Saved entries:
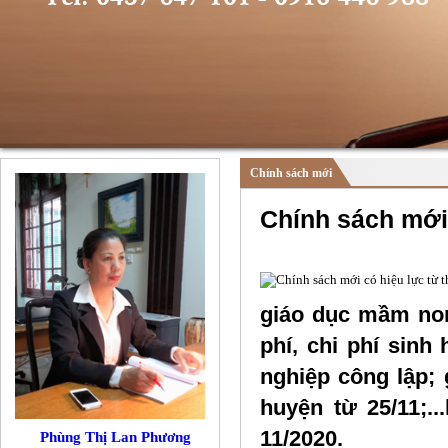
Chính sách mới
Chính sách mới 
giáo dục mầm non
phí, chi phí sinh
nghiệp công lập;
huyện từ 25/11;.
11/2020.
Phùng Thị Lan Phương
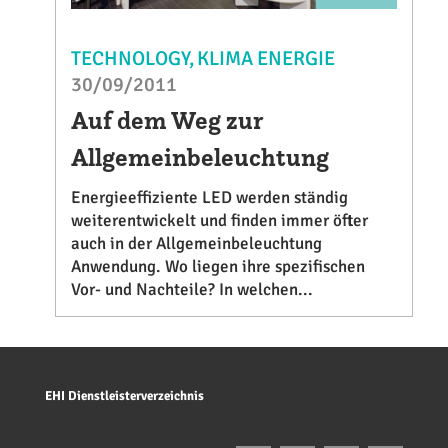
TECHNOLOGY
KLIMA ENERGIE
30/09/2011
Auf dem Weg zur
Allgemeinbeleuchtung
Energieeffiziente LED werden ständig
weiterentwickelt und finden immer öfter
auch in der Allgemeinbeleuchtung
Anwendung. Wo liegen ihre spezifischen
Vor- und Nachteile? In welchen...
EHI Dienstleisterverzeichnis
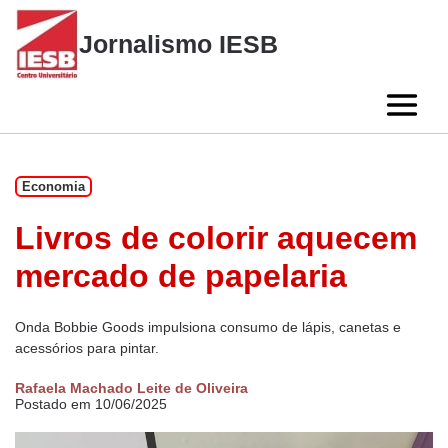
Skip
to
Jornalismo IESB
content
Economia
Livros de colorir aquecem
mercado de papelaria
Onda Bobbie Goods impulsiona consumo de lápis, canetas e
acessórios para pintar.
Rafaela Machado Leite de Oliveira
Postado em 10/06/2025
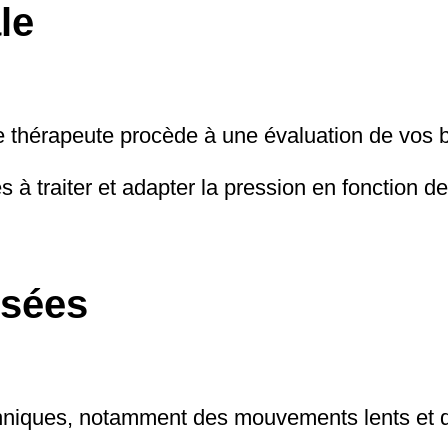
le
thérapeute procède à une évaluation de vos be
 à traiter et adapter la pression en fonction de
isées
echniques, notamment des mouvements lents et 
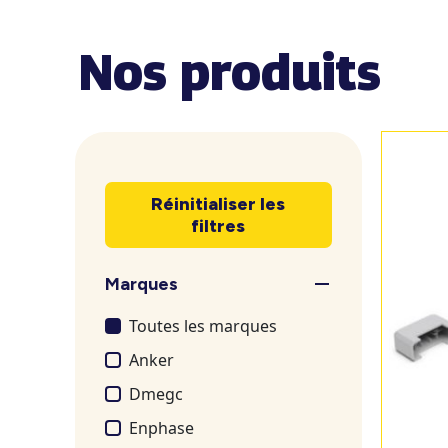
Nos produits
Réinitialiser les
filtres
Marques
Toutes les marques
Anker
Dmegc
Enphase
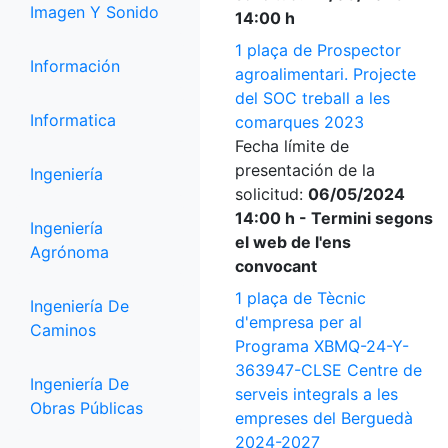
Imagen Y Sonido
14:00 h
1 plaça de Prospector
Información
agroalimentari. Projecte
del SOC treball a les
Informatica
comarques 2023
Fecha límite de
presentación de la
Ingeniería
solicitud:
06/05/2024
14:00 h - Termini segons
Ingeniería
el web de l'ens
Agrónoma
convocant
1 plaça de Tècnic
Ingeniería De
d'empresa per al
Caminos
Programa XBMQ-24-Y-
363947-CLSE Centre de
Ingeniería De
serveis integrals a les
Obras Públicas
empreses del Berguedà
2024-2027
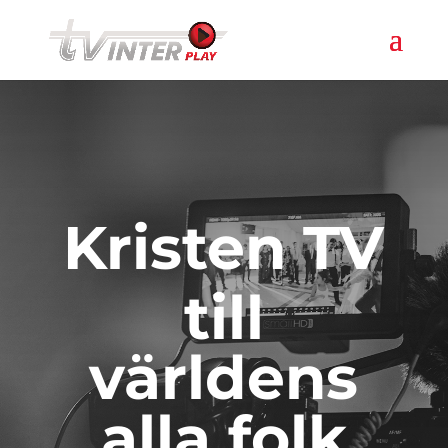
Kristen TV
till
världens
alla folk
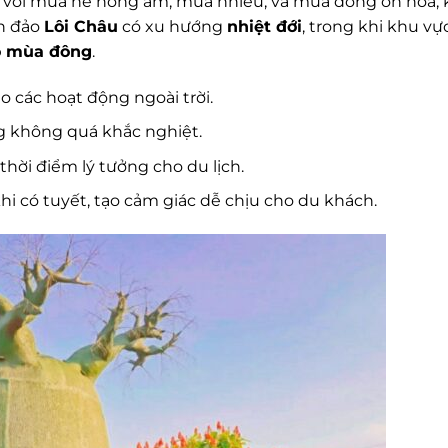
với mùa hè nóng ẩm, mưa nhiều, và mùa đông ôn hòa, 
án đảo
Lôi Châu
có xu hướng
nhiệt đới
, trong khi khu vự
o mùa đông
.
o các hoạt động ngoài trời.
ng không quá khắc nghiệt.
à thời điểm lý tưởng cho du lịch.
t khi có tuyết, tạo cảm giác dễ chịu cho du khách.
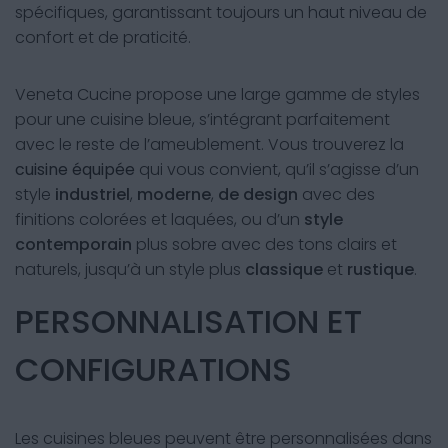
spécifiques, garantissant toujours un haut niveau de
confort et de praticité.
Veneta Cucine propose une large gamme de styles
pour une cuisine bleue, s’intégrant parfaitement
avec le reste de l’ameublement. Vous trouverez la
cuisine équipée
qui vous convient, qu’il s’agisse d’un
style
industriel
,
moderne
,
de design
avec des
finitions colorées et laquées, ou d’un
style
contemporain
plus sobre avec des tons clairs et
naturels, jusqu’à un style plus
classique
et
rustique
.
PERSONNALISATION ET
CONFIGURATIONS
Les cuisines bleues peuvent être personnalisées dans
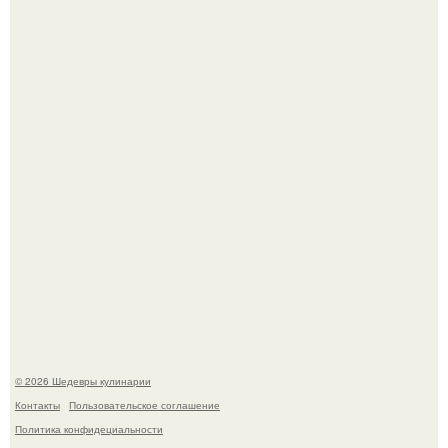
Первый раз я попробовал его, когда приехал в гости к
деду.
Этот рецепт с первого раза даже у новичков получается.
© 2026 Шедевры кулинарии
Контакты
Пользовательское соглашение
Политика конфидециальности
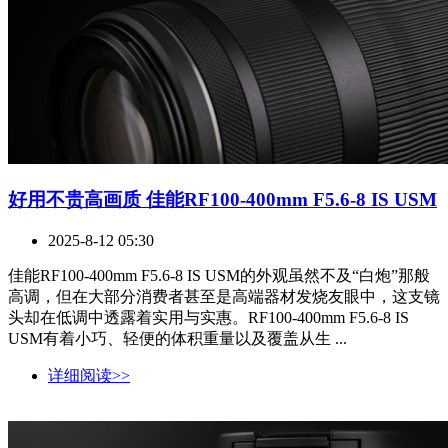
好用不贵高画质 佳能RF100-400mm F5.6-8 IS USM
2025-8-12 05:30
佳能RF100-400mm F5.6-8 IS USM的外观虽然不及“白炮”那般
高调，但在大部分消费者甚至是高端器材发烧友眼中，这支镜
头却在低调中透露着实用与实惠。RF100-400mm F5.6-8 IS
USM有着小巧、轻便的体积重量以及覆盖从生 ...
详细阅读>>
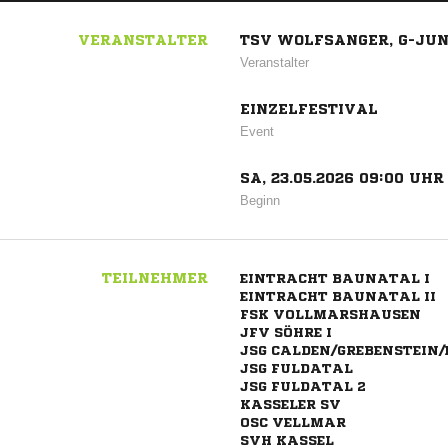
VERANSTALTER
TSV WOLFSANGER, G-JU
Veranstalter
EINZELFESTIVAL
Event
SA, 23.05.2026 09:00 UHR
Beginn
TEILNEHMER
EINTRACHT BAUNATAL I
EINTRACHT BAUNATAL II
FSK VOLLMARSHAUSEN
JFV SÖHRE I
JSG CALDEN/GREBENSTEIN/E
JSG FULDATAL
JSG FULDATAL 2
KASSELER SV
OSC VELLMAR
SVH KASSEL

What you will do →
The string "avec" marks the lines to copy; report each of them from the data above.

Exercise output →
avec le reste de l’ameublement. Vous trouverez la
avec des
plus sobre avec des tons clairs et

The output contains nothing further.